Repudiation – royalties – breach of franchise agreement – entitlement to royalties – associated companies – performance interest
A alleged that D had breached their franchise agreement, enabling A to terminate the agreement and claim damages for unpaid royalties, and damages for repudiation of the agreement consisting of unpaid royalties and loss of profit upon stock which would otherwise have been sold to D during the notice period. D contended that the franchise agreement had not been intended to be legally binding, having been negotiated solely as a model for other franchisees, and that the payments made under it had not been royalties but a contribution to advertising costs.
Held, giving judgment for A, that the agreement was legally binding so that D was liable for unpaid royalties, and the stocking of unapproved products had amounted to a repudiation by D, even though the termination had been effected by the exercise of a contractual power, so that A were entitled to damages for non-performance of the contract.
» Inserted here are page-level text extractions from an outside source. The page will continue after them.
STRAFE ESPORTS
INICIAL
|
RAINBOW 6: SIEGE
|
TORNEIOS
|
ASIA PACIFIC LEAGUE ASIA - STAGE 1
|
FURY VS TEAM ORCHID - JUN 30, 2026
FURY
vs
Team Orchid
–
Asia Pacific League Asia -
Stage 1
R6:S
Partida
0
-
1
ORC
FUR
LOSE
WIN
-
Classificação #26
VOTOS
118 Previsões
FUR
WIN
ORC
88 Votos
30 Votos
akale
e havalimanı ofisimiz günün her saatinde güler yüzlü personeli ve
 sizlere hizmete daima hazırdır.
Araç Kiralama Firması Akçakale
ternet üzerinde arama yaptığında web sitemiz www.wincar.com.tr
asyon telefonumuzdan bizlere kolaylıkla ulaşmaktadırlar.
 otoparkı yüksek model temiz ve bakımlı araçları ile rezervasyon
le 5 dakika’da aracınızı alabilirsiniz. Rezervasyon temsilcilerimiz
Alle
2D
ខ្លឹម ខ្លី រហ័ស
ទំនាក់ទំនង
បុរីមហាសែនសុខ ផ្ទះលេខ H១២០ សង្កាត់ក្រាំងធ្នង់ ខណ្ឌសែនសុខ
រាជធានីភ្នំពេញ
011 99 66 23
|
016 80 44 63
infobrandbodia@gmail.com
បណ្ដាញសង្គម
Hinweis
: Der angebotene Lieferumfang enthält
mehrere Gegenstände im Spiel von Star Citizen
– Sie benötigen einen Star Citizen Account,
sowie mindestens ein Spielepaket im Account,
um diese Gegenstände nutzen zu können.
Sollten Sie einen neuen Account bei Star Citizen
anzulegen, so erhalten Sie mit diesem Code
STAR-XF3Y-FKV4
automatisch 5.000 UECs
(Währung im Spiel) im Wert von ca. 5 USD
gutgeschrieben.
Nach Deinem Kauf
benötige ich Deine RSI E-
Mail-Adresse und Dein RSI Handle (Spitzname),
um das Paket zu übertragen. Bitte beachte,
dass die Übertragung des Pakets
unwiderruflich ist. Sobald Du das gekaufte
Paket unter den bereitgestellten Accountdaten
Such damages would include unpaid royalties for the duration of the notice period but could not include anticipated loss of profits on the sale of stock since those sales would have been made by A’s associated company rather than A itself and the associate had not been the intended recipient of the relevant contractual obligations. Furthermore, A did not have sufficient “performance interest” in the contract to justify recovery on behalf of its associate, Linden Gardens Trust Ltd v. Lenesta Sludge Disposals Ltd [1994] 1 A.C. 85, [1993] C.L.Y. 303 considered.
AND SO TO BED LTD v. DIXON [2001] F.S.R. 47, David Donaldson Q.C., Ch D.